Exercise goal - Count, please, the lines in the listing below that contain "Loop", and reply with the count only.

(Records)

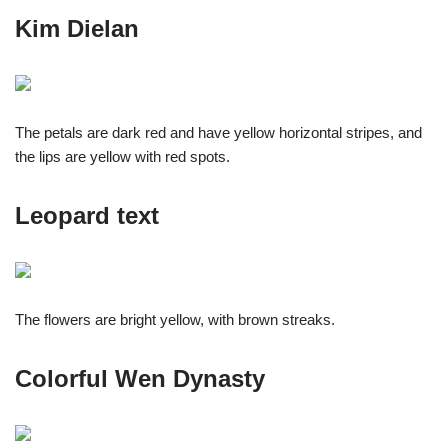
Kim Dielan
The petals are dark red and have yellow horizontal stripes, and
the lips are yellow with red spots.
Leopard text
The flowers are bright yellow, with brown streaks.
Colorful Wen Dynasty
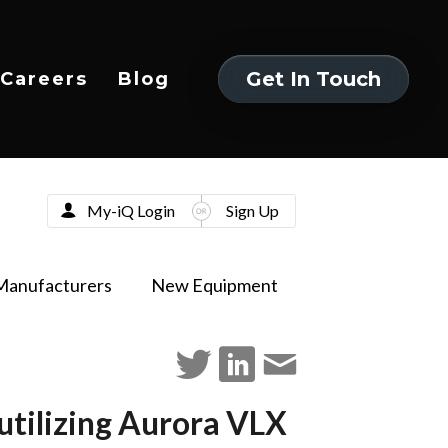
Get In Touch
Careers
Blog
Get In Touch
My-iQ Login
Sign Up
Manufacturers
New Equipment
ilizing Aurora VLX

(End Records)
(Records)

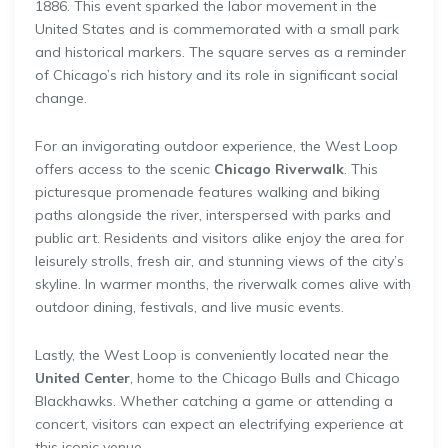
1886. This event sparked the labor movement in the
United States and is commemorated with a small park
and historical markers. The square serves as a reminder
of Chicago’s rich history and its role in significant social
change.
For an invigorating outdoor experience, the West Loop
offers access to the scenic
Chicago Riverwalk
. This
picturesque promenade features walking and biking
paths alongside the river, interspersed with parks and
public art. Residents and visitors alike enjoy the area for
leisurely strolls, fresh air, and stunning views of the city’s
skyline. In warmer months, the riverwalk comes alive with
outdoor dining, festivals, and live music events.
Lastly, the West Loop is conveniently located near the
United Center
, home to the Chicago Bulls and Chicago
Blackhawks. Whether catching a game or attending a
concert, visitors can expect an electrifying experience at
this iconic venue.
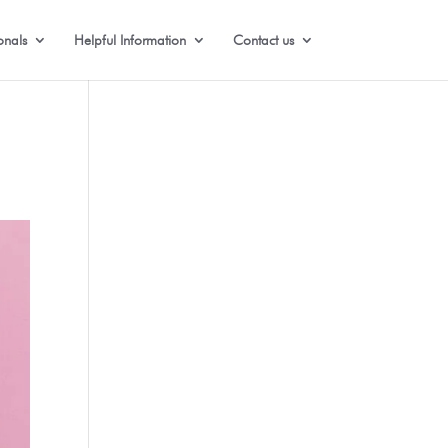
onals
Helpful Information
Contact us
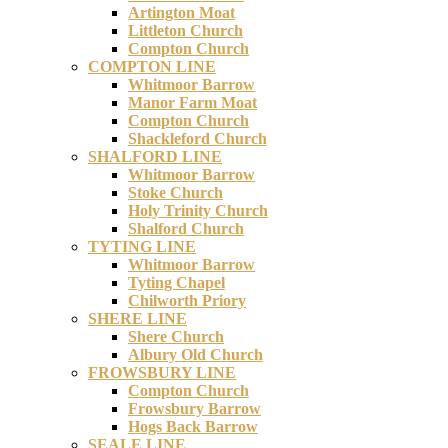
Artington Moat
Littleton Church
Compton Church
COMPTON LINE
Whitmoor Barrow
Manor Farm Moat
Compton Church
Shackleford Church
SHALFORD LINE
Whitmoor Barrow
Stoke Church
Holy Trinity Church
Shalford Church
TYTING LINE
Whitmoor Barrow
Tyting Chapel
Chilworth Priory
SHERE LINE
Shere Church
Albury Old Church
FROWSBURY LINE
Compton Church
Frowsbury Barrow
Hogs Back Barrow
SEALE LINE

(End Records)
(Records)

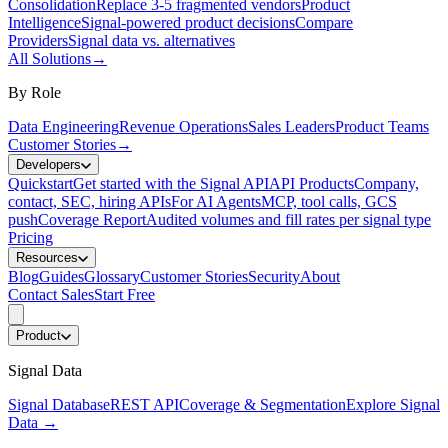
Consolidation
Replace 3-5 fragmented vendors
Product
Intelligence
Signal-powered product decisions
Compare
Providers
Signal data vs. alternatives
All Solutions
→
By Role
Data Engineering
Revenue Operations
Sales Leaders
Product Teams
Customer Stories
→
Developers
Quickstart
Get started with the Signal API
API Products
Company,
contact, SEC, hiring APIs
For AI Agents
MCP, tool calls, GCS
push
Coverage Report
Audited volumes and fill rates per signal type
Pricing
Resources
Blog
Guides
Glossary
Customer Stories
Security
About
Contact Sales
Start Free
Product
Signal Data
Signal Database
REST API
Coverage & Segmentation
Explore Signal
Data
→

(End Records)

Result of the exercise - 2